_Task brief_
Copy out, from the entries below, each line that holds the string "Despacho".

***** Information provided *****

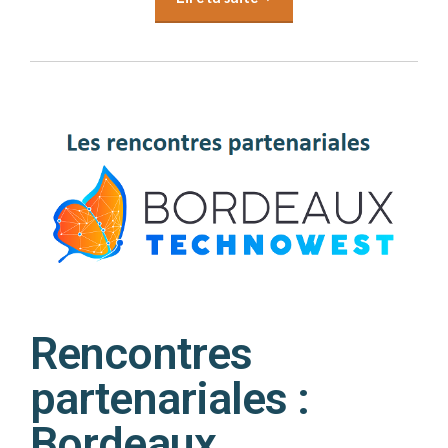
Rencontres
partenariales :
Bordeaux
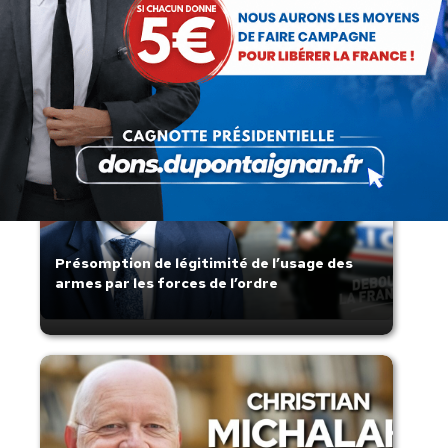
Articles récents
Présomption de légitimité de l’usage des
armes par les forces de l’ordre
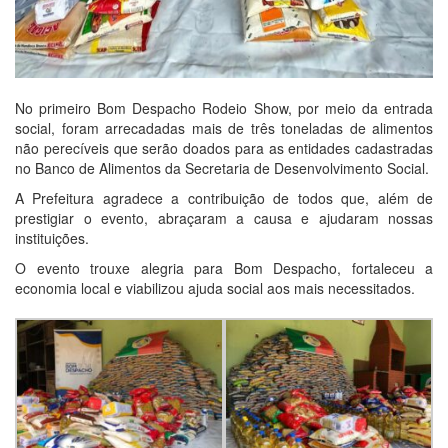
No primeiro Bom Despacho Rodeio Show, por meio da entrada
social, foram arrecadadas mais de três toneladas de alimentos
não perecíveis que serão doados para as entidades cadastradas
no Banco de Alimentos da Secretaria de Desenvolvimento Social.
A Prefeitura agradece a contribuição de todos que, além de
prestigiar o evento, abraçaram a causa e ajudaram nossas
instituições.
O evento trouxe alegria para Bom Despacho, fortaleceu a
economia local e viabilizou ajuda social aos mais necessitados.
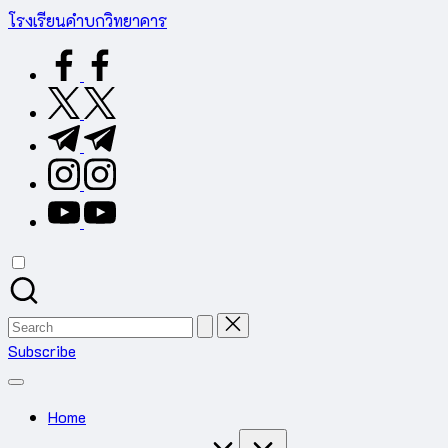
Skip
โรงเรียนคำบกวิทยาคาร
to
ต.คำบก
facebook.com
content
อ.คำชะอี
จ.มุกดาหาร
twitter.com
สำนักงาน
t.me
เขต
พื้นที่
instagram.com
การ
youtube.com
ศึกษา
มัธยมศึกษา
มุกดาหาร
Search
for:
Subscribe
Home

*****

_Output below_
No primeiro Bom Despacho Rodeio Show, por meio da entrada
O evento trouxe alegria para Bom Despacho, fortaleceu a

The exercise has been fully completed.